MapReduce has undergone a complete overhaul and CDH4 now includes MapReduce 2.0 (MRv2). The
fundamental idea of MRv2's YARN architecture is to split up the two primary
responsibilities of the JobTracker — resource management and job scheduling/monitoring —
into separate daemons: a global ResourceManager (RM) and per-application
ApplicationMasters (AM). With MRv2, the ResourceManager (RM) and per-node NodeManagers
(NM), form the data-computation framework. The ResourceManager service effectively
replaces the functions of the JobTracker, and NodeManagers run on slave nodes instead of
TaskTracker daemons. The per-application ApplicationMaster is, in effect, a framework
specific library and is tasked with negotiating resources from the ResourceManager and
working with the NodeManager(s) to execute and monitor the tasks. For details of the new
architecture, see Apache Hadoop NextGen MapReduce
Cloudera does not consider the current upstream MRv2 release
stable yet, and it could potentially change in non-backwards-compatible ways.
Cloudera recommends that you use MRv1 unless you have particular reasons for using
MRv2, which should not be considered production-ready.
For more information about the two implementations (MRv1 and MRv2) see the discussion
under Apache Hadoop MapReduce in the "What's New in Beta 1" section of New Features in CDH4.
See also Selecting Appropriate JAR files for your MRv1 and YARN Jobs.

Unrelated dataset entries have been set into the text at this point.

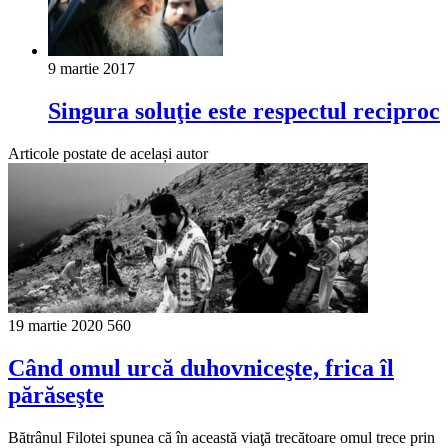
9 martie 2017
Singura soluţie este respectul reciproc
Articole postate de același autor
19 martie 2020
560
Când omul urcă duhovniceşte, frica îl
părăseşte
Bătrânul Filotei spunea că în această viaţă trecătoare omul trece prin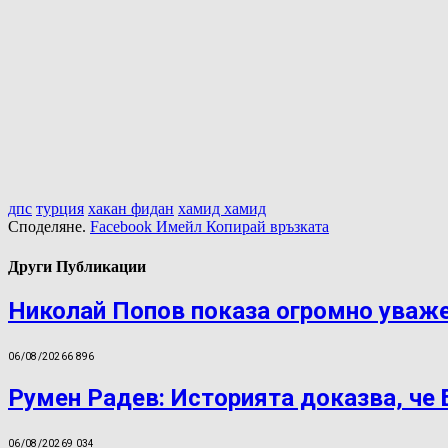
дпс
турция
хакан фидан
хамид хамид
Споделяне.
Facebook
Имейл
Копирай връзката
Други Публикации
Николай Попов показа огромно уваж
06/08/2026
6 896
Румен Радев: Историята доказва, че
06/08/2026
9 034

For installations in pseudo-distributed mode, there are separate
conf-pseudo packages for an installation that includes MRv1
(hadoop-0.20-conf-pseudo) or an installation that includes YARN
(hadoop-conf-pseudo). Only one conf-pseudo
package can be installed at a time: if you want to change from one to the other, you
must uninstall the one currently installed.